Work to be completed => The answer must be every entry below, word for word, with the pictures left out.

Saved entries
════════════════

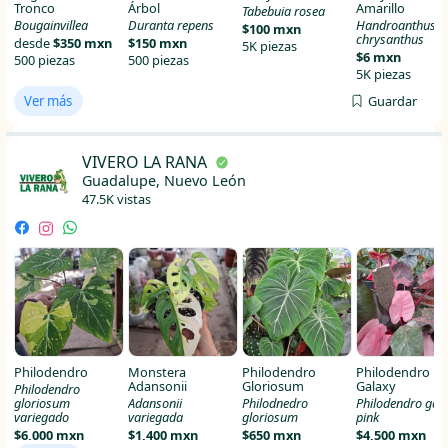
Tronco
Árbol
Amarillo
Tabebuia rosea
Bougainvillea
Duranta repens
Handroanthus
$100 mxn
chrysanthus
desde
$350 mxn
$150 mxn
5K piezas
$6 mxn
500 piezas
500 piezas
5K piezas
Ver más
Guardar
VIVERO LA RANA
Guadalupe, Nuevo León
47.5K vistas
Philodendro
Monstera
Philodendro
Philodendro
Adansonii
Gloriosum
Galaxy
Philodendro
gloriosum
Adansonii
Philodnedro
Philodendro gal
variegado
variegada
gloriosum
pink
$6,000 mxn
$1,400 mxn
$650 mxn
$4,500 mxn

════════════════

Exercise answer =>
Tronco
Árbol
Amarillo
Tabebuia rosea
Bougainvillea
Duranta repens
Handroanthus
$100 mxn
chrysanthus
desde
$350 mxn
$150 mxn
5K piezas
$6 mxn
500 piezas
500 piezas
5K piezas
Ver más
Guardar
VIVERO LA RANA
Guadalupe, Nuevo León
47.5K vistas
Philodendro
Monstera
Philodendro
Philodendro
Adansonii
Gloriosum
Galaxy
Philodendro
gloriosum
Adansonii
Philodnedro
Philodendro gal
variegado
variegada
gloriosum
pink
$6,000 mxn
$1,400 mxn
$650 mxn
$4,500 mxn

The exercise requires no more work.